Computer Engineer.

Dimensionality Reduction Recitation

This post compiles notes from the notebook I prepared for a recitation I conducted in Sabanci University when I was a teaching assistant of the machine learning course.


What is Dimensionality Reduction?

Wikipedia: Dimensionality reduction is the transformation of data from a high-dimensional space into a low-dimensional space so that the low-dimensional representation retains some meaningful properties of the original data.

Useful technique to:

  1. Eliminiate unrelated, unsupportive features and select more suitable features
  2. Extract new features from the existing ones
  3. Help reduce a noise
  4. Ease data visualization for better EDA
  5. Prevent from curse of dimensionality
    • Wikipedia: When the dimensionality increases, the volume of the space increases so fast that the available data become sparse. In order to obtain a reliable result, the amount of data needed often grows exponentially with the dimensionality.

Information loss?

  • The techniques try to retain as much of the information as possible while reducing the dimension/selecting related features.

From 3D -> 2D -> 1D
from https://medium.com/@jwu2/improving-collaborative-filtering-with-dimensionality-reduction-a99d08585dab

Two types of transformation:

1- Linear: linear projection of data onto a lower dimensional space

1- Principal Component Analysis (PCA)
2- Linear Discriminany Analysis (LDA)
3- Factor Analysis

2- Non Linear: non linear projection of data onto a lower dimensional space

1- Kernel based PCA
2- t-distributed Stochastic Neighbor Embedding (t-SNE)
3. Auto-Encoder

Principal Component Analysis

Wikipedia: The process of computing the principal components and using them to perform a change of basis on the data, sometimes using only the first few principal components and ignoring the rest.

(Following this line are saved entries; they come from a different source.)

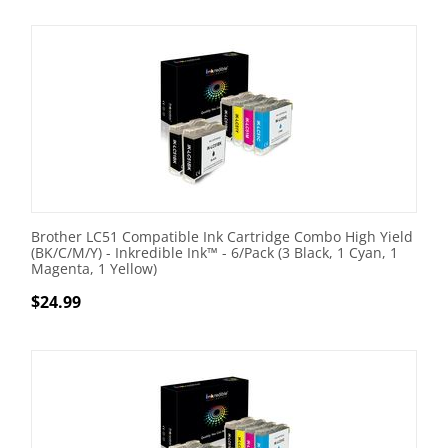
Brother LC51 Compatible Ink Cartridge Combo High Yield
(BK/C/M/Y) - Inkredible Ink™ - 6/Pack (3 Black, 1 Cyan, 1
Magenta, 1 Yellow)
$
24.99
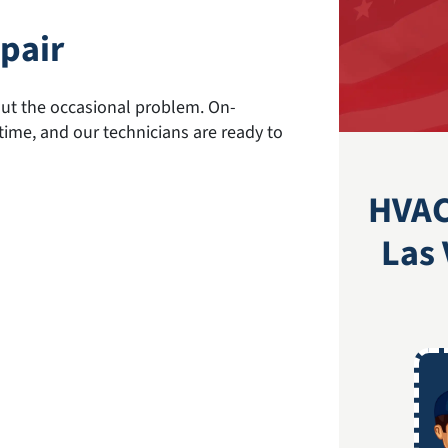
pair
hout the occasional problem. On-
me, and our technicians are ready to
HVAC
Las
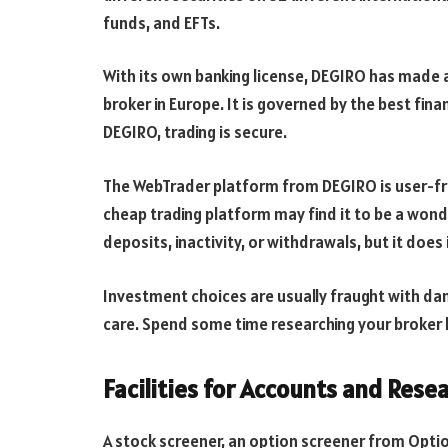
funds, and EFTs.
With its own banking license, DEGIRO has made a
broker in Europe. It is governed by the best financ
DEGIRO, trading is secure.
The WebTrader platform from DEGIRO is user-fri
cheap trading platform may find it to be a wond
deposits, inactivity, or withdrawals, but it do
Investment choices are usually fraught with da
care. Spend some time researching your broker 
Facilities for Accounts and Rese
A stock screener, an option screener from Optio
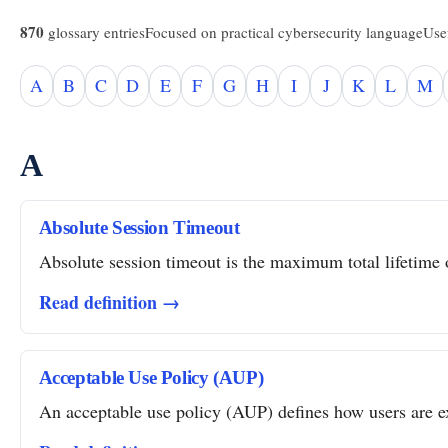
870
glossary entries
Focused on practical cybersecurity language
Usef
A
B
C
D
E
F
G
H
I
J
K
L
M
A
Absolute Session Timeout
Absolute session timeout is the maximum total lifetime of
Read definition →
Acceptable Use Policy (AUP)
An acceptable use policy (AUP) defines how users are ex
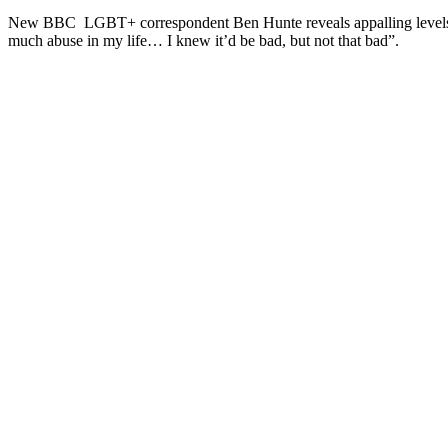
New BBC LGBT+ correspondent Ben Hunte reveals appalling levels of h
much abuse in my life… I knew it’d be bad, but not that bad”.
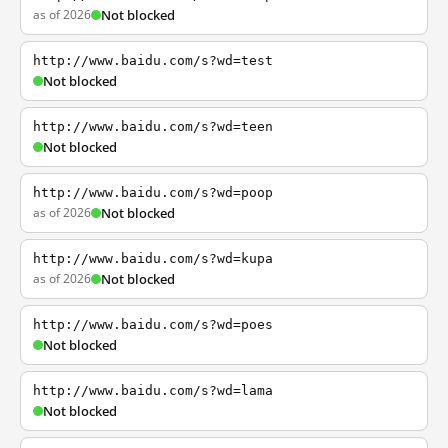
as of 2026
Not blocked
http://www.baidu.com/s?wd=test
Not blocked
http://www.baidu.com/s?wd=teen
Not blocked
http://www.baidu.com/s?wd=poop
as of 2026
Not blocked
http://www.baidu.com/s?wd=kupa
as of 2026
Not blocked
http://www.baidu.com/s?wd=poes
Not blocked
http://www.baidu.com/s?wd=lama
Not blocked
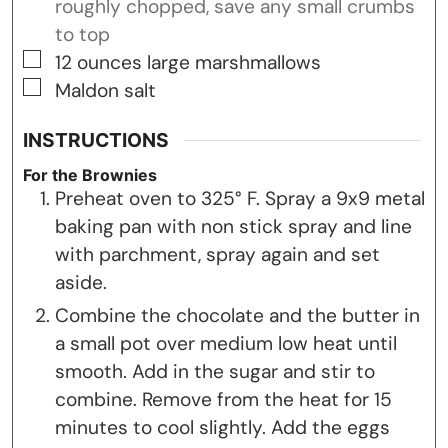
roughly chopped, save any small crumbs
to top
▢
12
ounces
large marshmallows
▢
Maldon salt
INSTRUCTIONS
For the Brownies
Preheat oven to 325° F. Spray a 9x9 metal
baking pan with non stick spray and line
with parchment, spray again and set
aside.
Combine the chocolate and the butter in
a small pot over medium low heat until
smooth. Add in the sugar and stir to
combine. Remove from the heat for 15
minutes to cool slightly. Add the eggs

Can be summarized in four steps:

1. Standardize the data to the same scale
    - Center and scale the data
    - To prevent from bigger scales dominating lower ones (0-100 vs 0-1)
    - e.g. Height (cm) vs Weight (kg)
2. Compute the covariance matrix
    - To identify relationship between the original data and the mean of the data
    - i.e How the data varies from the mean

Example Covariance Matrices
from https://learnopencv.com/principal-component-analysis/

3. Compute the eigenvectors and eigenvalues to find principal components
    - Principal component shows the direction of data having maximum variance
    - Variance: the average of the squared distances from the projected points (red dots) to the origin (from the same link of the gif)
  • Eigenvectors of the Covariance matrix are actually the directions of the axes where there is the most variance(most information) and that we call Principal Components.
  • Eigenvalues are simply the coefficients attached to eigenvectors, which give the amount of variance carried in each Principal Component. (from the same link of the gif)

Finding PC with Highest Variance
from https://builtin.com/data-science/step-step-explanation-principal-component-analysis/

- Why do we consider variance?
    - Almost, all people have similar hair color.
    - Yet, height varies much more, which makes it more important.

Importance of Variance
from https://medium.com/@ashwin8april/dimensionality-reduction-and-visualization-using-pca-principal-component-analysis-8489b46c2ae0

4. Select k number of principal components as the project data
    - Sort the principal components wrt. eigenvalues
    - Select k number of components according to your needs
5. Organize the selected principal components as new axis

Geometrically, we rotate our axes after doing standardization. Since there are d dimensions so we’ll get d eigen vectors and d eigen values. For each eigen vector we project points on the vector and measure the variance or spread i.e. eigen value and in the end the vector with highest eigen values our principal component. Now that we have new dimensions or features the values of these features are the projection of points on these vectors. Now if we like we can decide to ignore the components of lesser significance. We do loose some information, but if the eigen values are small, we don’t loose much. If we leave out some components, the final dataset will have less dimensions than the original.
from https://medium.com/@ashwin8april/dimensionality-reduction-and-visualization-using-pca-principal-component-analysis-8489b46c2ae0

  • How to explain PCA to a layman? Answer: https://stats.stackexchange.com/questions/2691/making-sense-of-principal-component-analysis-eigenvectors-eigenvalues.

Kernel Based PCA

While PCA can capture the data on linear manifold, it fails for non-linear cases.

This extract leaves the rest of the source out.